You're not going to believe this (I still don't), but someone I don't know actually filled out my survey! I read his journal, and man, talk about things that make you feel inadequate. How can I compete with someone who has the time, patience, and extra brain cells to write about infinity and other deep stuff? I feel like I'm writing for Sweet Valley High...but I don't want to write thought-provoking, wah-wah philisophical ponderings. I save that for my ‘zine (as if my articles were ever thought provoking).

Ah well...I shall get over it. He seems a personable enough guy, plays drums, won't move to VA so we'd have a drummer.....some people have no consideration for the feelings of others.

Dirk can't even make a noon deadline....honestly, I think he's dead. They use those zap paddles (defibrillators) to bring him back to life each day.
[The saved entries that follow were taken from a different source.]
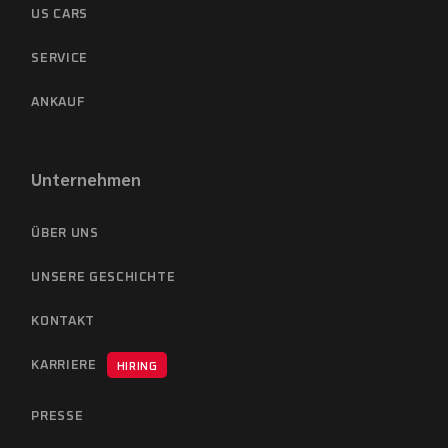
US CARS
SERVICE
ANKAUF
Unternehmen
ÜBER UNS
UNSERE GESCHICHTE
KONTAKT
KARRIERE
HIRING
PRESSE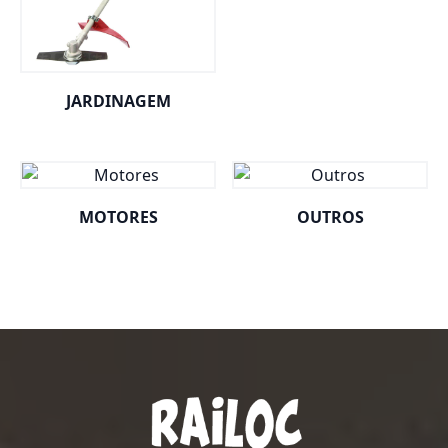
JARDINAGEM
MOTORES
OUTROS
Heres thought-provoking for you: what if cats could talk? I bet we wouldn't like what they said. They'd probably have snide comments to make about our sex lives, the food we eat, the state of their litterbox. If they didn't like the food, they wouldn't just refuse to eat it, they'd complain about it for hours. Cats are pretty bitchy little animals anyway. Giving them a voice to be bitchy with would be a nightmare.

I've been doing a lot of reading about S&M stuff....I don't think that's for me, really. But some of these people are so interesting...like the lifestyle slaves. How could they do that? How could they not only tolerate someone making all the decisions for them, but enjoy it? And enjoying being beaten? Definitely not for me.
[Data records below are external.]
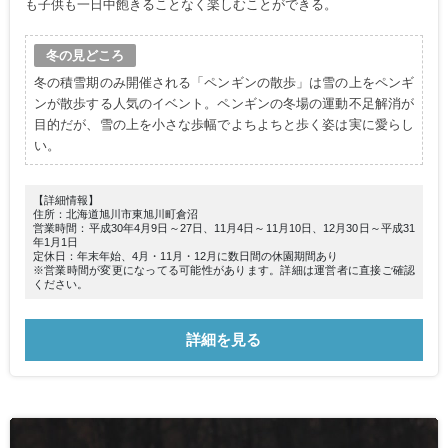
も子供も一日中飽きることなく楽しむことができる。
冬の見どころ
冬の積雪期のみ開催される「ペンギンの散歩」は雪の上をペンギ
ンが散歩する人気のイベント。ペンギンの冬場の運動不足解消が
目的だが、雪の上を小さな歩幅でよちよちと歩く姿は実に愛らし
い。
【詳細情報】
住所：北海道旭川市東旭川町倉沼
営業時間：平成30年4月9日～27日、11月4日～11月10日、12月30日～平成31
年1月1日
定休日：年末年始、4月・11月・12月に数日間の休園期間あり
※営業時間が変更になってる可能性があります。詳細は運営者に直接ご確認
ください。
詳細を見る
I'm also re-reading a book I just got back from Ken called "Our Noise". That book depresses the hell out of me. It's set in Virginia, the people are a lot like people I know, and their lives are as boring, pathetic, and music-oriented as a lot of people I know. The book is basically my life on a grander scale.

I waited online for about 2 hours for C-- to come on. I wish he'd just write. One little e-mail! Is that so hard?

I don't even want to think about it. I just want to sleep.